Material Properties

Material Properties

Material properties are extremely important in selecting a material. Imagine having an umbrella made of cardboard. What would happen when you try using it in the rain? Why wouldn’t you want to have a pillow made of concrete? Why don’t beverage companies make cans from platinum? Material properties must be considered when designing products and structures. Countless people have wasted a great deal of money over the years due to poor material choices and on occasion, people have been injured and killed.

Basic mechanical properties will be examined in class, including strength, fatigue, toughness, hardness, ductility, brittleness, elasticity, and plasticity. Mechanical properties determine how a material responds to force. They affect the material's strength. Other types of properties include acoustical, chemical, electrical, magnetic, optical, physical, and thermal properties.

For this unit, the main focus will be on mechanical properties, but the other types are very important to engineers as well. Acoustical properties determine how a material reacts to sound waves; a few examples are acoustical transmission (a materials ability to transmit sound waves) and reflectivity (a materials ability to reflect sound waves… some materials will absorb the energy while others bounce the waves off).

Chemical properties determine how a material will react to one or more chemicals in the outside environment. Some common chemical properties include chemical activity, corrosion resistance, and solubility.

Electrical and magnetic properties determine how a material will react to electrical and magnetic forces; such as electrical conductivity and magnetic permeability (also known as magnetic conductivity).

Optical properties determine how a material will react to light waves. These properties include color, optical transmission, and reflectivity.

Physical properties are characteristics of a material such as size, shape, density, moisture content, and porosity.

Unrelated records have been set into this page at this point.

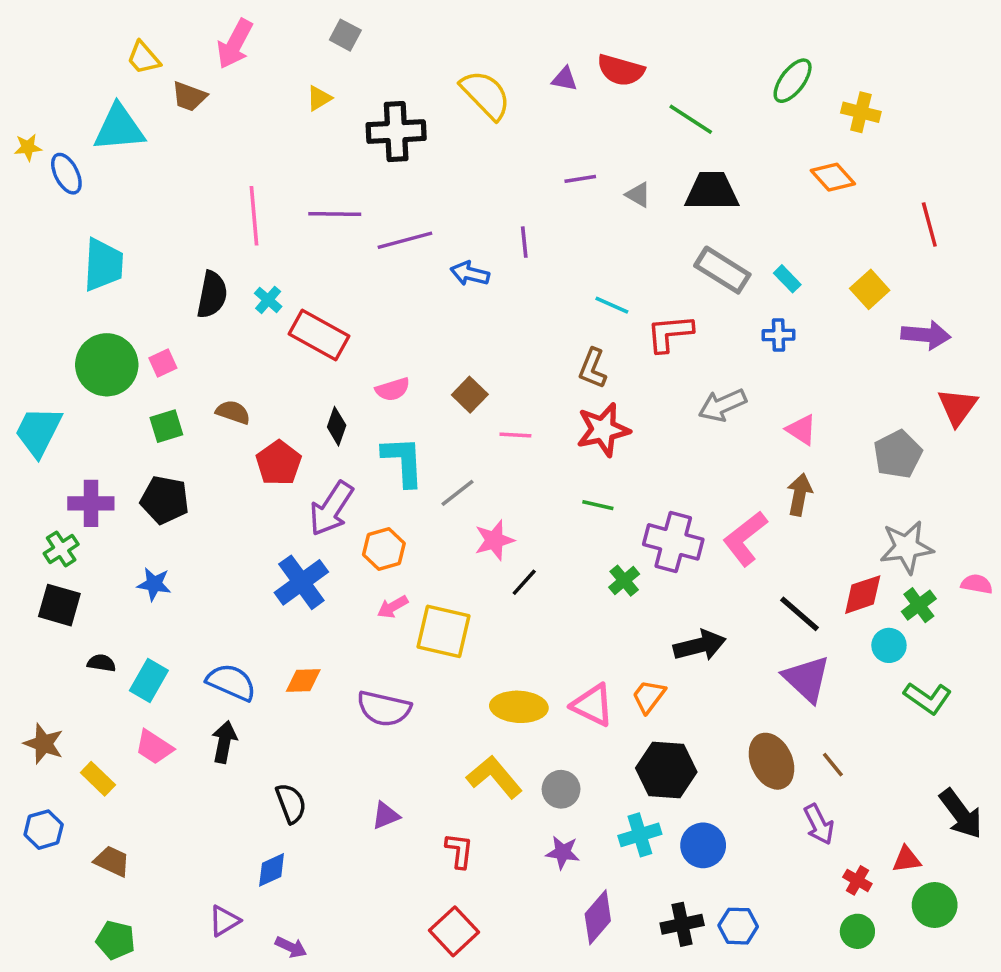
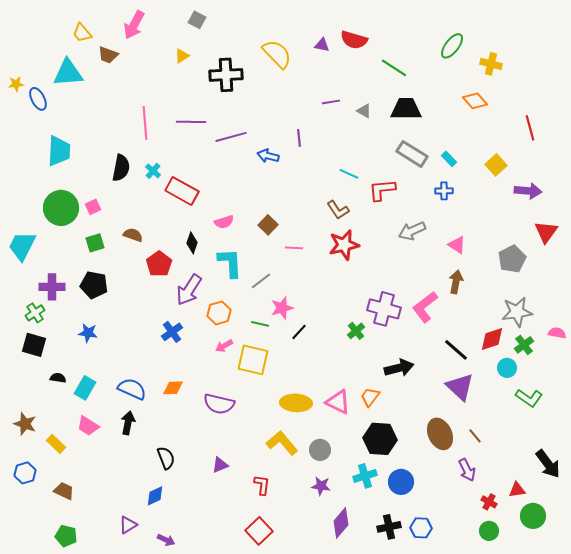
brown L-shape: (593, 368) -> (338, 210), turned -55
green line: (598, 505) -> (260, 324), moved
blue cross: (301, 582) -> (172, 332), size x0.7

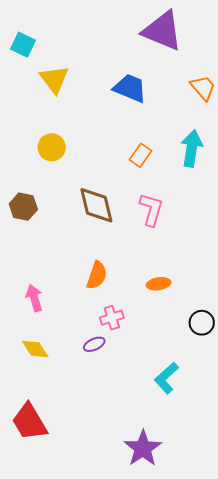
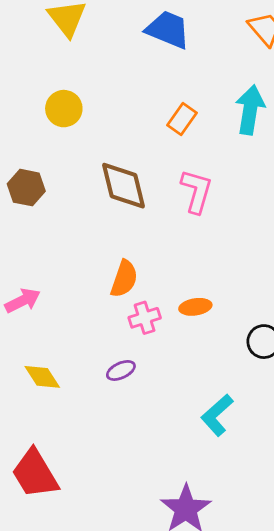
orange ellipse: (159, 284) -> (195, 307), moved
pink arrow: (34, 298) -> (23, 301), moved, turned 80
pink cross: (112, 318) -> (145, 318), moved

Thermal properties determine how a material will react to heating and cooling. Thermal properties include thermal conductivity, thermal shock resistance (how well a material can handle a sudden or significant change in temperature), thermal expansion, melting point, and boiling point.

Mechanical Properties

A material’s strength is its ability to keep its shape, even when a force is applied. Four kinds of force may be applied to a material. Tension is a force that pulls on a material. Compression is the opposite of tension. It’s a force that pushes on or squeezes a material. Torsion is a force that twists a material. The twisting force itself is called torque. The last force, shear force is created when one part slides in one direction and the other part slides in the opposite direction.

Fatigue is the progressive and localized damage that occurs when a material is subjected to cyclic loading (repeated flexing or bending). Fatigue strength refers to a materials ability to resist failure after repeated bending or flexing. If you have ever taken a paper clip and bent it back and forth, it will eventually snap from too much stress.

Toughness is the capacity of a material to absorb energy without breaking. Think about a bad piece of steak. If you keep chewing and the fibers of the meat don’t break down easily, we would say the meat is tough.

Hardness is a material's ability to resist being scratched or dented. Diamonds are the hardest material known. Products like saw blades and drill bits must be hard, otherwise, they would not have the ability to cut through materials. Some drill bits made of steel are used to bore holes in steel. To do this, the steel bit must be harder than the steel that is being drilled.

A material that can be twisted, bent, or pressed without breaking is said to be ductile. Metals can be quite ductile. Pots and pans begin as a flat sheet and are formed into the desired shape. A wire is made from a thick rod which is “drawn” through increasingly smaller dies to make the desired size.

A material that lacks ductility is said to be brittle. Brittle materials are inflexible, easily shattered or broken, and will not deform without breaking. A good example is window glass. If you have ever seen a window get hit by a rock or baseball, it shatters.

Ductile materials are either elastic or plastic. A material that can be bent or stretched and then returned to its original shape is said to be elastic. Elasticity is the quality of being flexible. Plasticity is similar. Materials with plasticity stay deformed even after a force that shapes them has been removed. The material that we call plastic was named after this property, but there are a number of other materials with this characteristic.